I am trying to get some information from twitter using CasperJS. And I'm stuck with infinite scroll. The thing is that even using jquery to scroll the page down nothings seems to work. Neither scrolling, neither triggering the exact event on window
(smth like uiNearTheBottom) doesn't seem to help.

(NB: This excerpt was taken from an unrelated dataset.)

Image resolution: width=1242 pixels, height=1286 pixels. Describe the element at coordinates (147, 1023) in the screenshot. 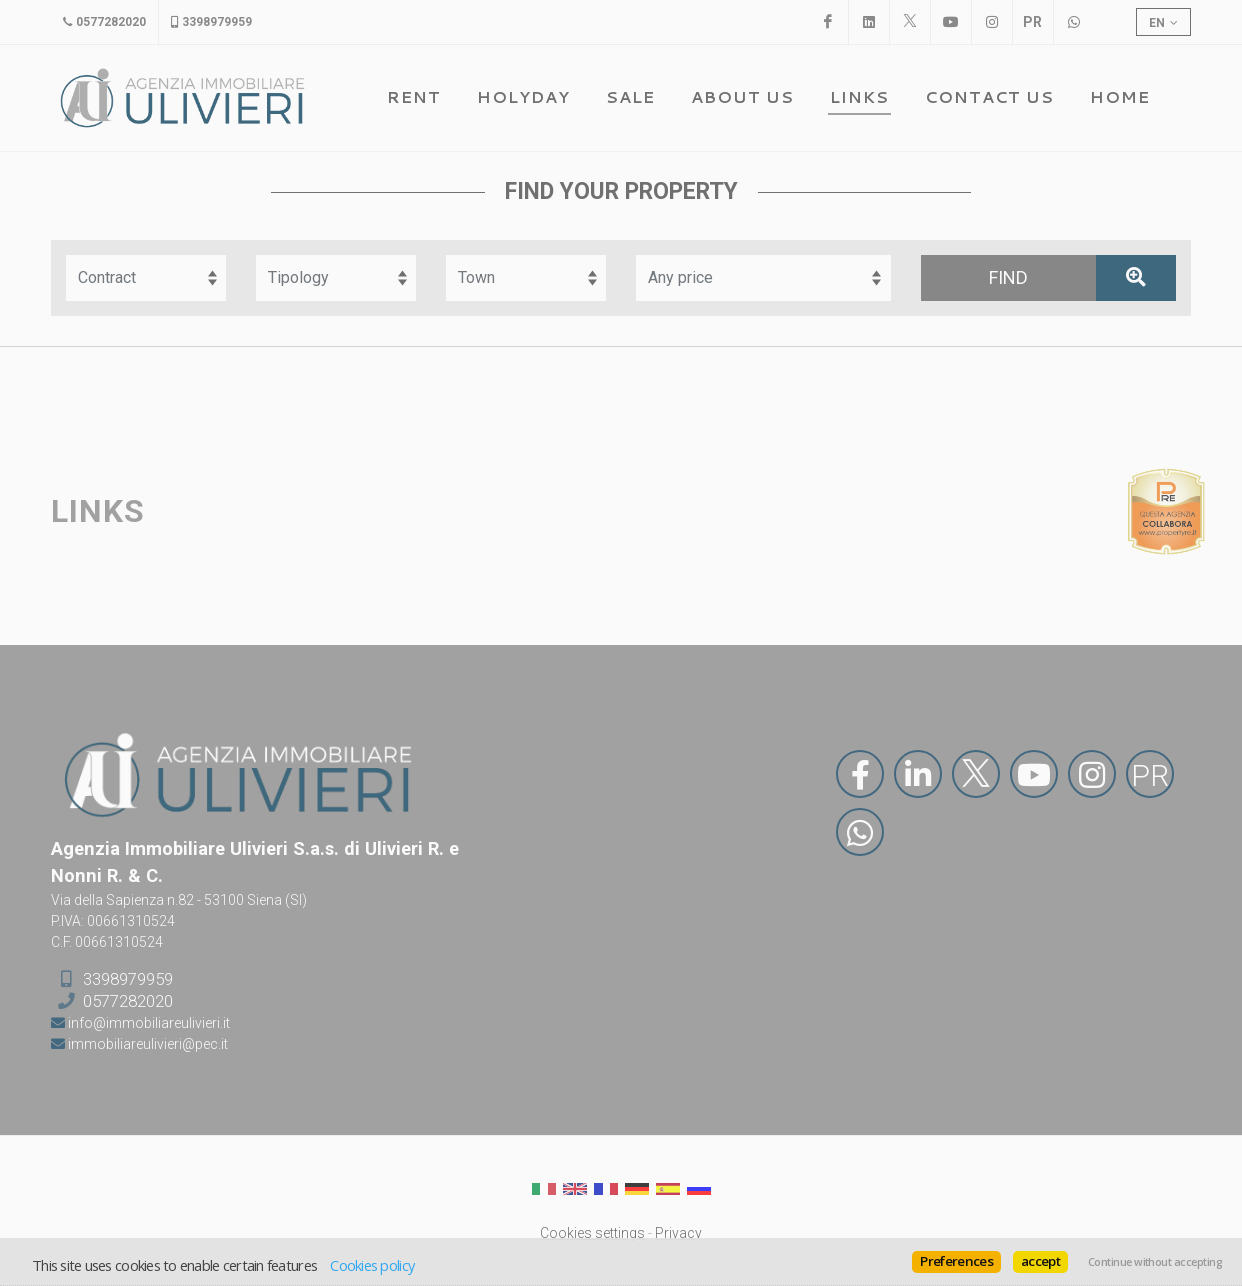

I see `info@immobiliareulivieri.it` at that location. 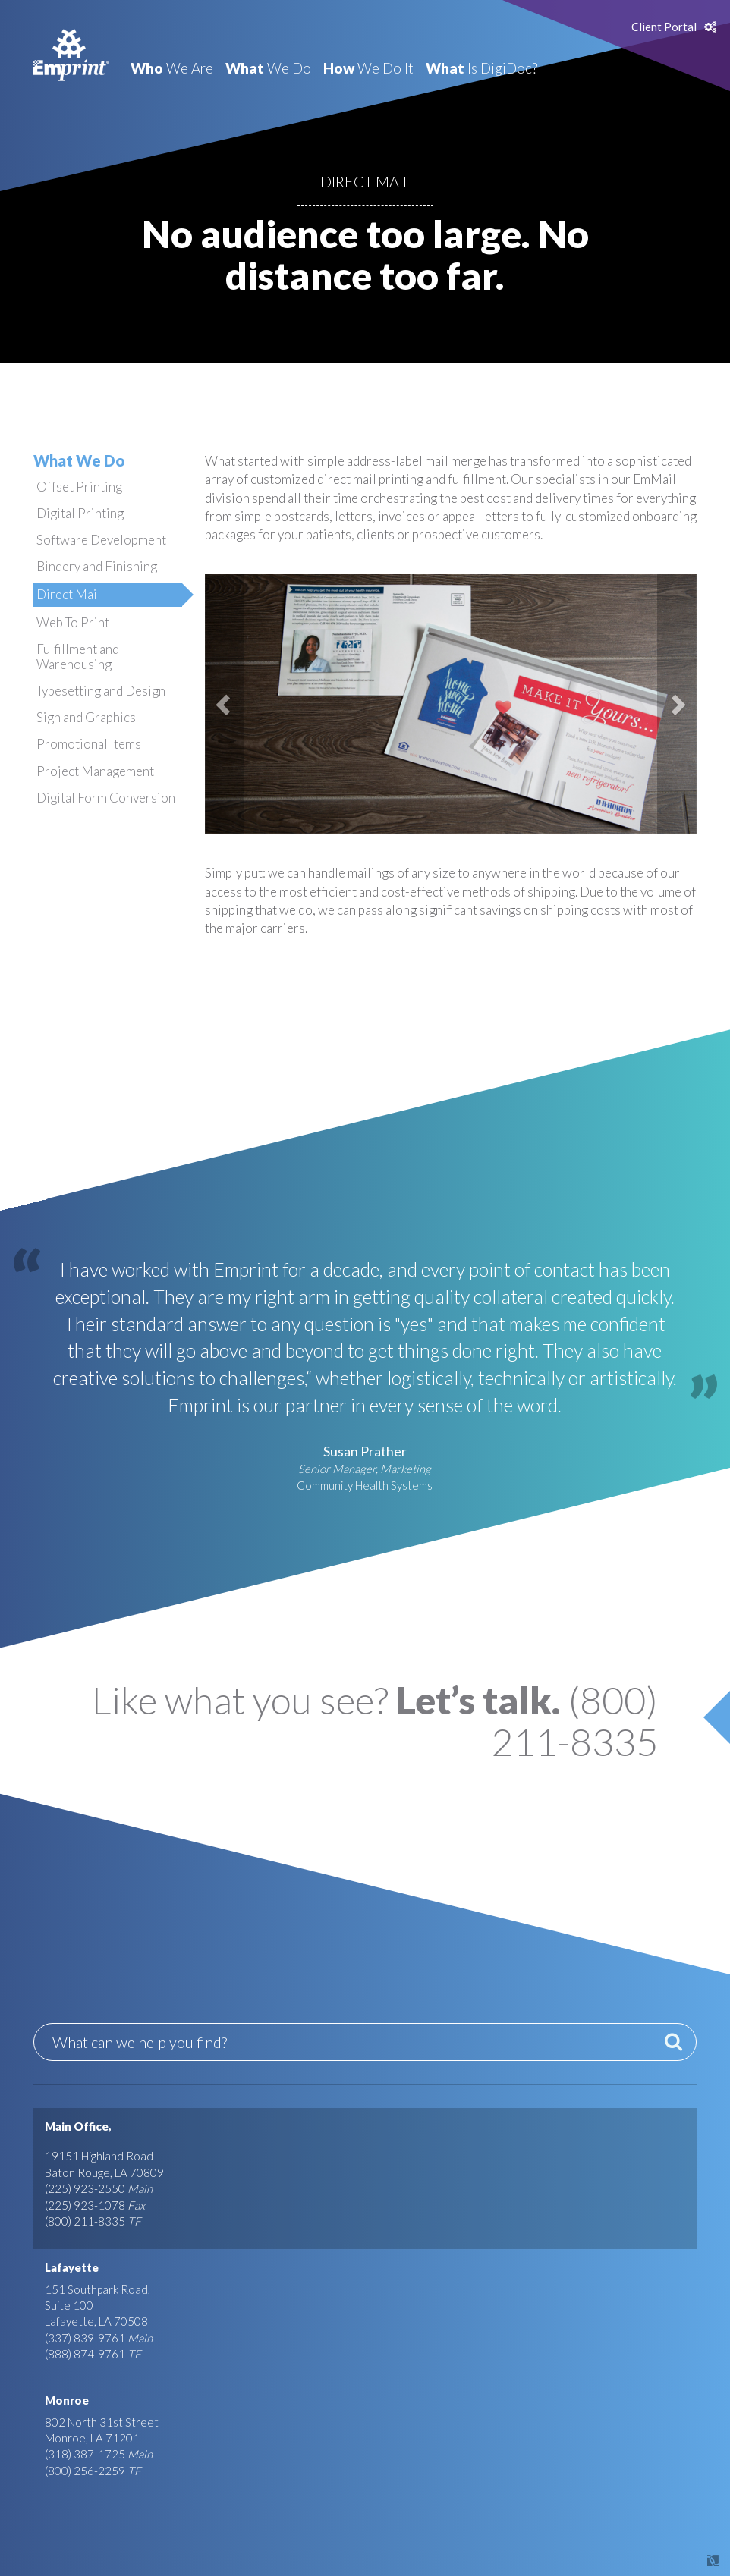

Interesting thing - all of these attempts work when injecting JS code via js console in FF & Chrome.
Here's the example code :
casper.thenEvaluate(function(){
$(window).trigger('uiNearTheBottom');
});
or
casper.thenEvaluate(function(){
document.body.scrollTop = document.body.scrollHeight;
});
If casper.scrollToBottom() fails you or casper.scroll_to_bottom(), then the one below will serve you:
this.page.scrollPosition = { top: this.page.scrollPosition["top"] +
document.body.scrollHeight, left: 0 };
A working example:
casper.start(url, function () {
this.wait(10000, function () {
this.page.scrollPosition = { top: this.page.scrollPosition["top"] + document.body.scrollHeight, left: 0 };
if (this.visible("div.load-more")) {
this.echo("I am here");
}
})});
It uses the underlying PhantomJS scroll found here
CasperJs is based on PhantomJS and as per below discussion no window object exist for the headless browser.
You can check the discussion here
On Twitter you can use:
casper.scrollToBottom();
casper.wait(1000, function () {
casper.capture("loadedContent.png");
});
But if you include jQuery... , the above code won't work!
var casper = require('casper').create({
clientScripts: [
'jquery-1.11.0.min.js'
]
});
The script injection blocks Twitter's infinite scroll from loading content. On BoingBoing.net, CasperJS scrollToBottom() works with jQuery without blocking. It really depends on the site.
However, you can inject jQuery after the content has loaded.
casper.scrollToBottom();
casper.wait(1000, function () {
casper.capture("loadedContent.png");
// Inject client-side jQuery library
casper.options.clientScripts.push("jquery.js");
// And use like so...
var height = casper.evaluate(function () {
return $(document).height();
});
});
I have adopted this from a previous answer
var iterations = 5; //amount of pages to go through
var timeToWait = 2000; //time to wait in milliseconds
var last;
var list = [];
for (i = 0; i <= iterations; i++) {
list.push(i);
}
//evaluate this in the browser context and pass the timer back to casperjs
casper.thenEvaluate(function(iters, waitTime) {
window.x = 0;
var intervalID = setInterval(function() {
console.log("Using setInternal " + window.x);
window.scrollTo(0, document.body.scrollHeight);
if (++window.x === iters) {
window.clearInterval(intervalID);
}
}, waitTime);
}, iterations, timeToWait);
casper.each(list, function(self, i) {
self.wait(timeToWait, function() {
last = i;
this.echo('Using this.wait ' + i);
});
});
casper.waitFor(function() {
return (last === list[list.length - 1] && iterations === this.getGlobal('x'));
}, function() {
this.echo('All done.')
});
Essentially what happens is I enter the page context, scroll to the bottom, and then wait 2 seconds for the content to load. Obviously I would have liked to use repeated applications of casper.scrollToBottom()
or something more sophisticated, but the loading time wasn't allowing me to make this happen.